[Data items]
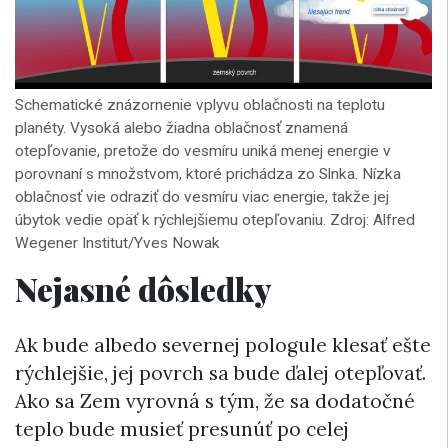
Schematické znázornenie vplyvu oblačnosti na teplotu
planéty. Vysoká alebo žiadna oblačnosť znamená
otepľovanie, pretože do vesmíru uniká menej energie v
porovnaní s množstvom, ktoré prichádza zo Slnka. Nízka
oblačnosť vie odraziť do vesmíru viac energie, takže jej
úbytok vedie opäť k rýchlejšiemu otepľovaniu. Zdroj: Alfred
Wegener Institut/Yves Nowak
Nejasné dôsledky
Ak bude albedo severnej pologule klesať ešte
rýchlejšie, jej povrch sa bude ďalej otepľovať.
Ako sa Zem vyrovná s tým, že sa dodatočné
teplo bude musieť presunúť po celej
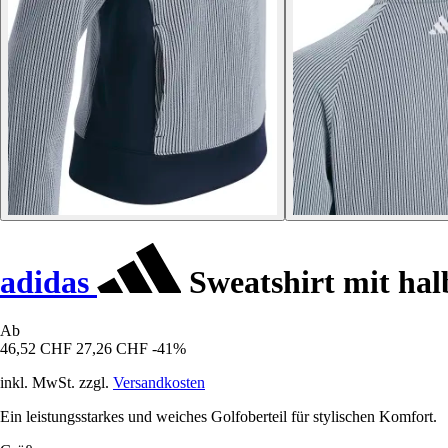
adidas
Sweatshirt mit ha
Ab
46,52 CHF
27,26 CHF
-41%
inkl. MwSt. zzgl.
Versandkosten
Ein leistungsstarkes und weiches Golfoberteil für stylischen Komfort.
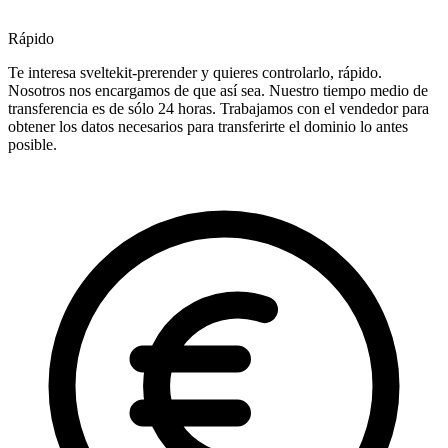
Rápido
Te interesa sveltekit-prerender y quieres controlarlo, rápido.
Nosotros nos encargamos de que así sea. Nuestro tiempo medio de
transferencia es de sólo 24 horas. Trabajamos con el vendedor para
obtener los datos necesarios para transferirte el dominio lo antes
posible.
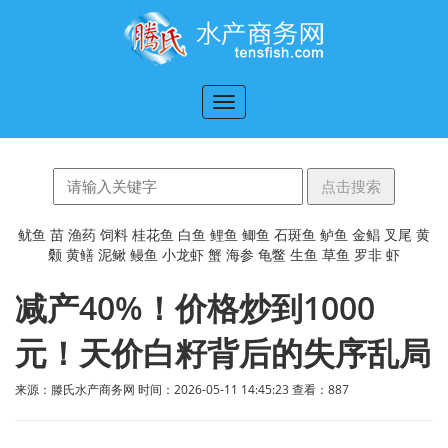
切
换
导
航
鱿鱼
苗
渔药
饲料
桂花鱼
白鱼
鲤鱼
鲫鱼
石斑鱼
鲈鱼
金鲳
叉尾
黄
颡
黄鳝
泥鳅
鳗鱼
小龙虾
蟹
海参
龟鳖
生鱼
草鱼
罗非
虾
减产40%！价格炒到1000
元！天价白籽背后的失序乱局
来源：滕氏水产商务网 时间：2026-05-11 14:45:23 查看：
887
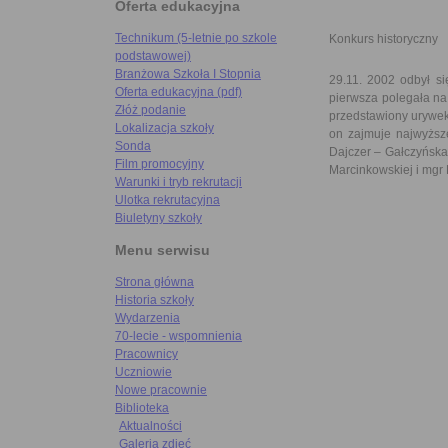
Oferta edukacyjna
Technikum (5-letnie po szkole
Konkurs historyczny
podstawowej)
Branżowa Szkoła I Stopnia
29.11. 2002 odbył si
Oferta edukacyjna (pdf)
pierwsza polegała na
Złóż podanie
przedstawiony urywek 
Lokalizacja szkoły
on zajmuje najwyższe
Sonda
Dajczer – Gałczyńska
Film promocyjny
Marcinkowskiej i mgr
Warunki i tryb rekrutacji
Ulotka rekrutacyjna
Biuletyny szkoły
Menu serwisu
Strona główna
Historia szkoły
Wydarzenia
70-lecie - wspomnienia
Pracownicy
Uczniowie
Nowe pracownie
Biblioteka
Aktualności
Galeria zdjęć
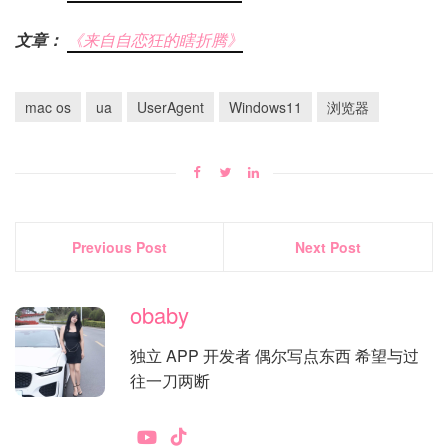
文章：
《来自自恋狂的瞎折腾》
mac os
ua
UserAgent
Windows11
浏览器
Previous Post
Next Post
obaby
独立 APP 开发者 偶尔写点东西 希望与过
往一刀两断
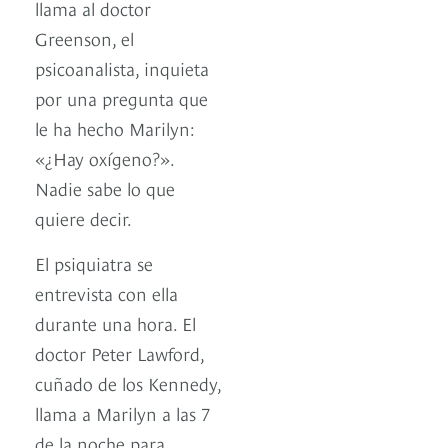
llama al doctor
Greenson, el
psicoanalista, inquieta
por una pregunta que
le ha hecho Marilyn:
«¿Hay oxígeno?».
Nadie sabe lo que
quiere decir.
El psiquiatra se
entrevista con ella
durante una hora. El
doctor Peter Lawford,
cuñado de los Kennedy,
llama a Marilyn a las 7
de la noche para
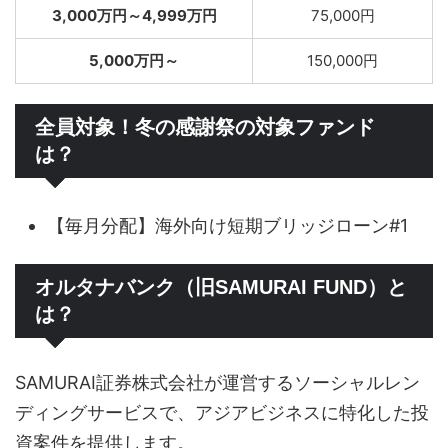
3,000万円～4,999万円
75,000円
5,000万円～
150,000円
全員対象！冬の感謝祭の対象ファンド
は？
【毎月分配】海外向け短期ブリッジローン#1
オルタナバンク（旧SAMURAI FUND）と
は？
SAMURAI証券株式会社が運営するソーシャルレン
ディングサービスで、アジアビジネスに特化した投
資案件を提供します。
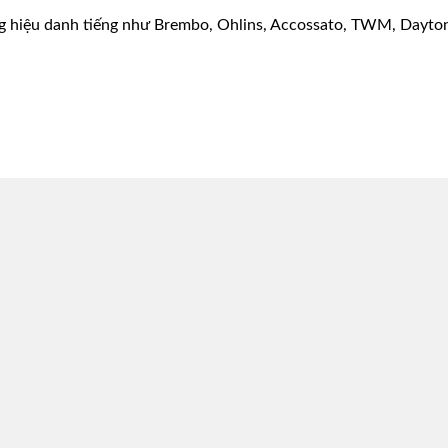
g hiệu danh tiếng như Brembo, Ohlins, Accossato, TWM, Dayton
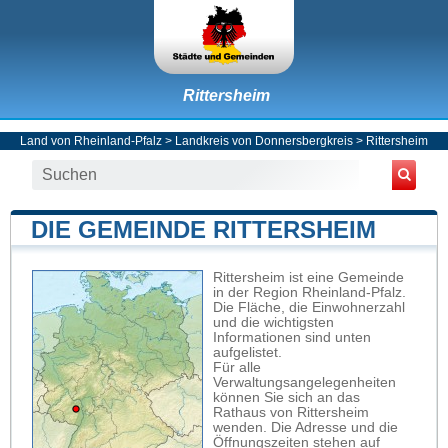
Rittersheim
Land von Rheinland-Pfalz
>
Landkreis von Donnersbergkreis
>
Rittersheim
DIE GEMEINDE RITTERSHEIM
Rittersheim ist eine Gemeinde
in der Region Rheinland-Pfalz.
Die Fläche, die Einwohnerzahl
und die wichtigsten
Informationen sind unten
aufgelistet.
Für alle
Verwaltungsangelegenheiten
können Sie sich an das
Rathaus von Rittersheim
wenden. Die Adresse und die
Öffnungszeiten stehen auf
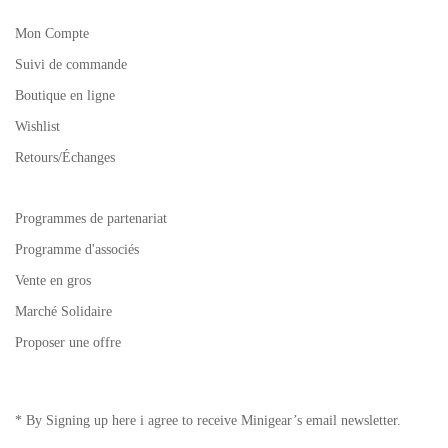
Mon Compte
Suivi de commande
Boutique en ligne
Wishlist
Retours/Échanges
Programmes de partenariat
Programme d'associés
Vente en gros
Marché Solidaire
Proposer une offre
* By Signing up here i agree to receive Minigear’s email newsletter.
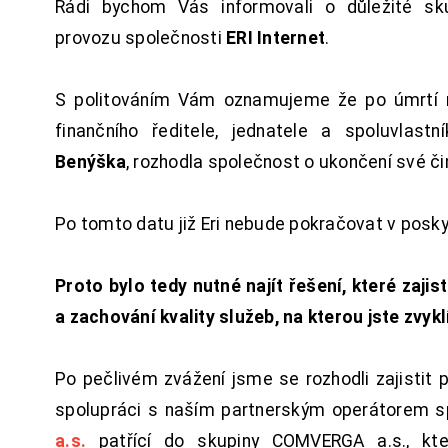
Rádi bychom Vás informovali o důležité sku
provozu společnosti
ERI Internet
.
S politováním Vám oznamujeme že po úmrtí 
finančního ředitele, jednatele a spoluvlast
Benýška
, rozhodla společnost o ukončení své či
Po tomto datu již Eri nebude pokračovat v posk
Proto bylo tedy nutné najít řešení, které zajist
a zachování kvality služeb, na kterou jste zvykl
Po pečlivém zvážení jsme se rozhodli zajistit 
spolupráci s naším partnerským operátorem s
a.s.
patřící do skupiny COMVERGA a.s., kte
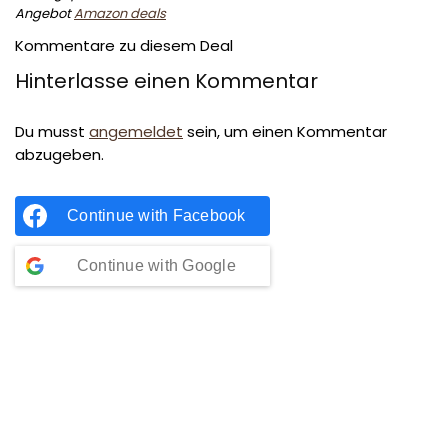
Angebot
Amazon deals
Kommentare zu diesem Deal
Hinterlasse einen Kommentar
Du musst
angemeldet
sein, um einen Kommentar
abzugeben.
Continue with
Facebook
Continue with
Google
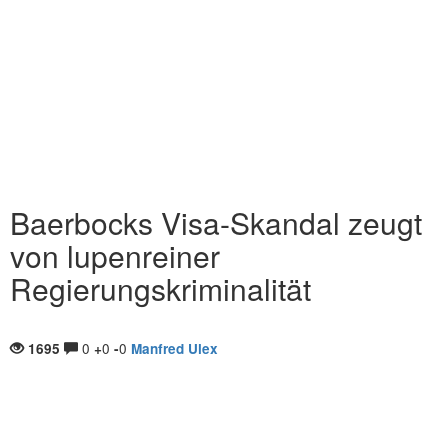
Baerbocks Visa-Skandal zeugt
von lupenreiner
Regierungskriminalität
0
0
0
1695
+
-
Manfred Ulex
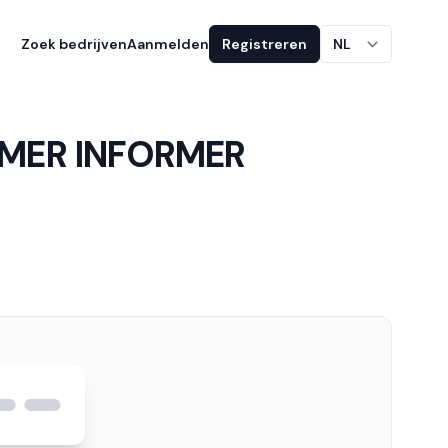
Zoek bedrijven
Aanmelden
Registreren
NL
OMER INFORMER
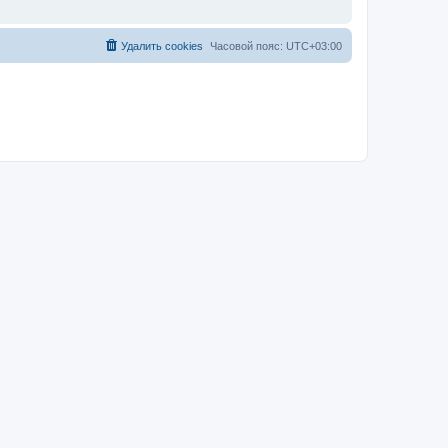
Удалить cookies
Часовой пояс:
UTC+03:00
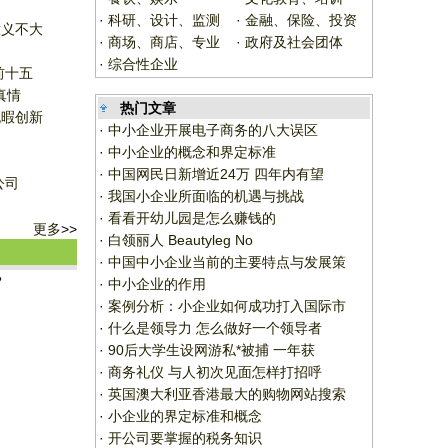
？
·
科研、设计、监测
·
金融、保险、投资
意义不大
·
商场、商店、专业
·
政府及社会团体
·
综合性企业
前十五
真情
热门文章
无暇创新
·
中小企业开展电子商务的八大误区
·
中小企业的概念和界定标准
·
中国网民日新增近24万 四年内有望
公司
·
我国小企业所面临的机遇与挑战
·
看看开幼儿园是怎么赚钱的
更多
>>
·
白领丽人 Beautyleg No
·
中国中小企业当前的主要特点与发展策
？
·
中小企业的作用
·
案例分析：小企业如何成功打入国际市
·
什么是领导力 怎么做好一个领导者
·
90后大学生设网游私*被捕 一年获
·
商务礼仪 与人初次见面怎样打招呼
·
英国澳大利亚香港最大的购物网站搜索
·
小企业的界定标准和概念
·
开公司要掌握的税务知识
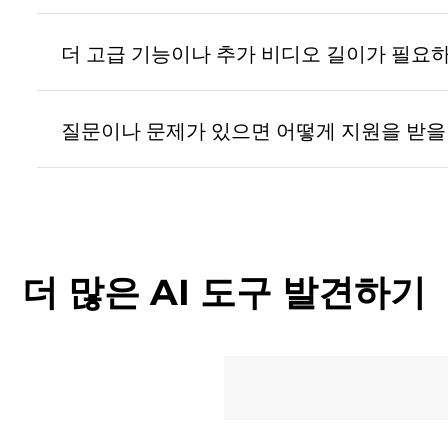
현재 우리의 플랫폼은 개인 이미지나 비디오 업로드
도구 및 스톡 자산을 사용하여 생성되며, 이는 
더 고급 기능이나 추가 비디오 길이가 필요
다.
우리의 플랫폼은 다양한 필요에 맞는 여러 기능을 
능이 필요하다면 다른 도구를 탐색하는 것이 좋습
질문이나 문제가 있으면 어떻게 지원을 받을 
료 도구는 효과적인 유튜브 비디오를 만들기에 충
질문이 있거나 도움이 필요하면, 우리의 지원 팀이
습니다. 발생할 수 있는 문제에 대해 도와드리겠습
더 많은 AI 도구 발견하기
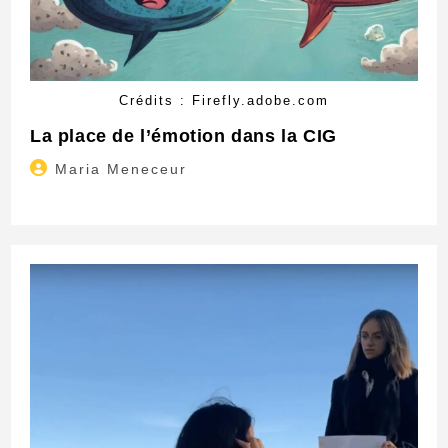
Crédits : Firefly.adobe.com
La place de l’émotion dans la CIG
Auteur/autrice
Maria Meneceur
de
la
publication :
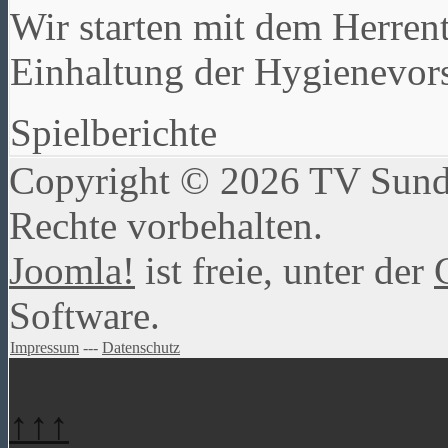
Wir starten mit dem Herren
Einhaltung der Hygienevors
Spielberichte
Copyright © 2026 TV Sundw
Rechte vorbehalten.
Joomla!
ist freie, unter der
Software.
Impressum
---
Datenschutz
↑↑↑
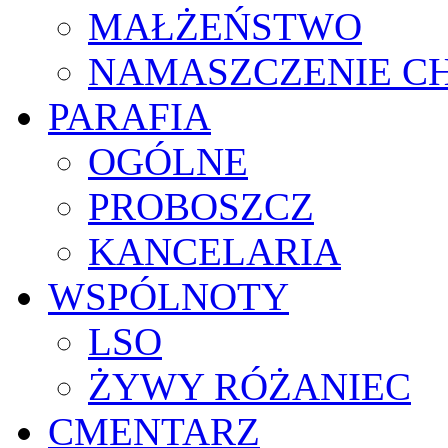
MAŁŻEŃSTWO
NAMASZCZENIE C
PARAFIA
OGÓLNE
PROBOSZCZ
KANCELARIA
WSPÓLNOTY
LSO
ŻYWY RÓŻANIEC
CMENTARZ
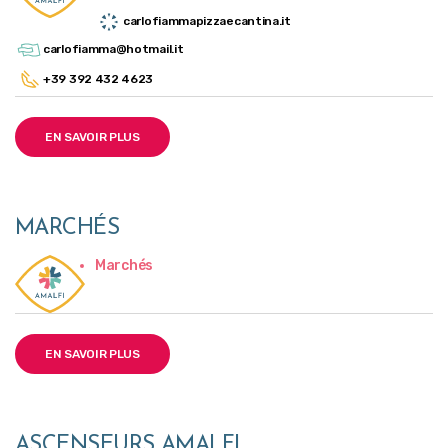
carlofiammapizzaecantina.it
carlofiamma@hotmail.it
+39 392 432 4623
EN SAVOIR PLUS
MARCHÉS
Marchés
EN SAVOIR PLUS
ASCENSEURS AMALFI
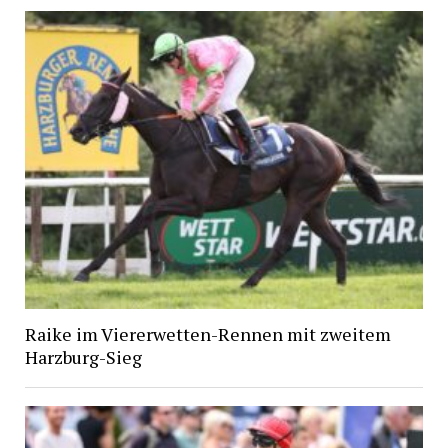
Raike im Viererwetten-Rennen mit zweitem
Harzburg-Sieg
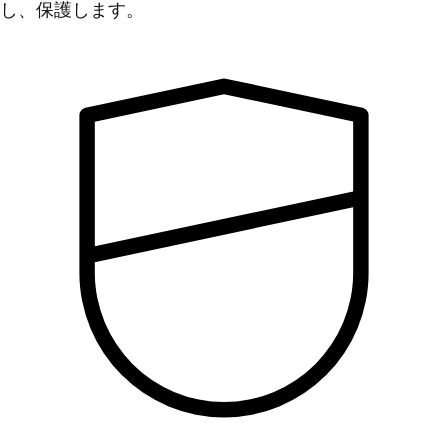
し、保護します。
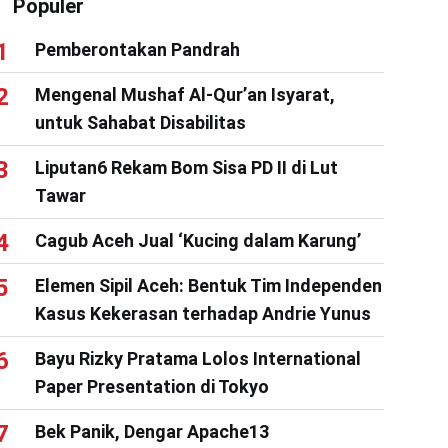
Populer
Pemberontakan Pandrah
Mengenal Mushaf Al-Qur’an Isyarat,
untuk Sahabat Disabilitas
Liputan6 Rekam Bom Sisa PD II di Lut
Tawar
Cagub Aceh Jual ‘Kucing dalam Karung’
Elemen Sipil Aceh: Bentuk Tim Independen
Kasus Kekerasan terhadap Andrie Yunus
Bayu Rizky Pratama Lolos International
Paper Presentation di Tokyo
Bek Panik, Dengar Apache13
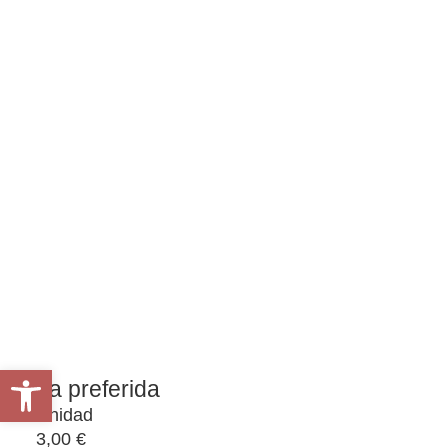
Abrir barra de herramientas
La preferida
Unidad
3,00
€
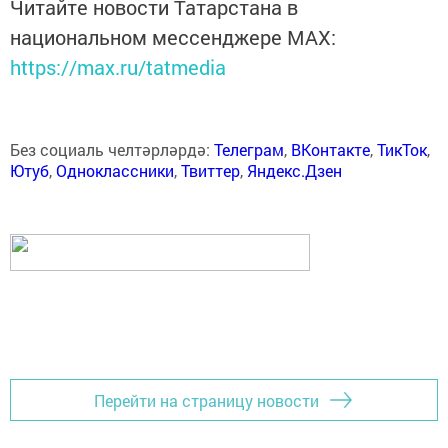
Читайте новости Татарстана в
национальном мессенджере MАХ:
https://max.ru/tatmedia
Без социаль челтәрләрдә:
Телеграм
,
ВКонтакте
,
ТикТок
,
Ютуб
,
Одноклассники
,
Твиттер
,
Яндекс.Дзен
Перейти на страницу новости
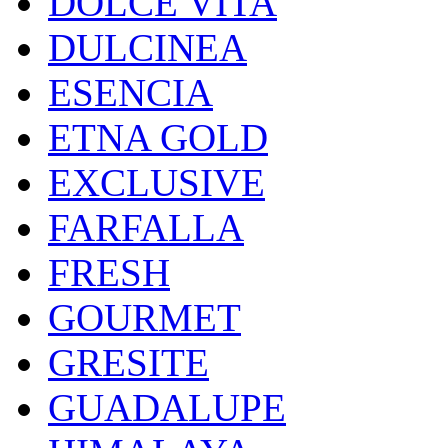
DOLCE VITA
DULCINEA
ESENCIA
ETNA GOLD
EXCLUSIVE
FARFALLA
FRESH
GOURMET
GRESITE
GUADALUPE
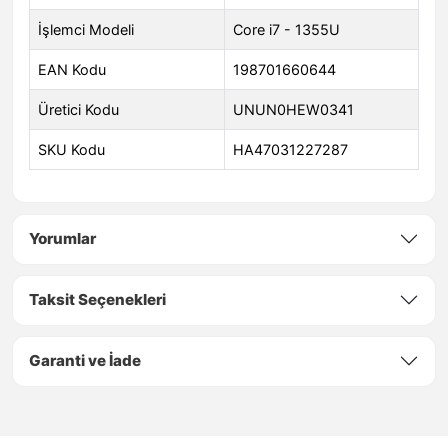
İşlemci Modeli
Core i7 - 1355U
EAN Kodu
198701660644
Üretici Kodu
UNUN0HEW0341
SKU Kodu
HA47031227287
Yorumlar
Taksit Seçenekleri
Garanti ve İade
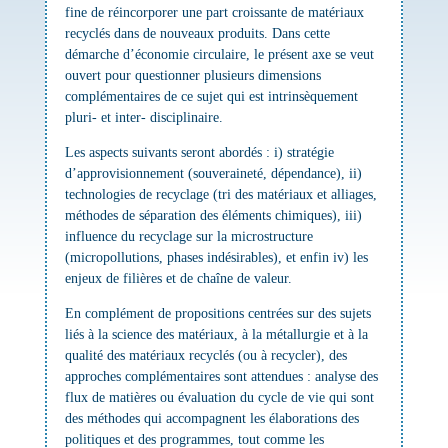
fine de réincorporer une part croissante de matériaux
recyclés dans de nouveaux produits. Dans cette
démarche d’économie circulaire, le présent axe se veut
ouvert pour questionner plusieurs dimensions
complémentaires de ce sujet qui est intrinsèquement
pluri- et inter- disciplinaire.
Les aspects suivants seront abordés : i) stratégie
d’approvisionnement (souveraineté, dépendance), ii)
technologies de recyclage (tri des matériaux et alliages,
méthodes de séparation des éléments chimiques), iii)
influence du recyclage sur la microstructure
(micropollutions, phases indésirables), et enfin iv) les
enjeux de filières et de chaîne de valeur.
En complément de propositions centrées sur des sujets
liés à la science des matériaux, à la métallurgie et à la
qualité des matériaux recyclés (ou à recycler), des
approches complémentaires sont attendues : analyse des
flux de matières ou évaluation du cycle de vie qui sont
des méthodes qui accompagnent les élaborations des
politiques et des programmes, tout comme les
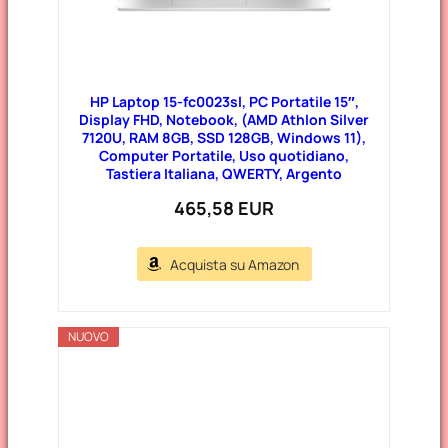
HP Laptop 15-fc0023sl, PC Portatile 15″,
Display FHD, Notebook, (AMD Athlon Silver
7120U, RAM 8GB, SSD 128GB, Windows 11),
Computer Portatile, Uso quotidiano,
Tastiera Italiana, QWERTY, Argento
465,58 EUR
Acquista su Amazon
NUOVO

• _ABOUT THIS TASK_: Report each line in the entries where the string "новости" occurs.

• _EXERCISE SOLUTION_:
Читайте новости Татарстана в
Перейти на страницу новости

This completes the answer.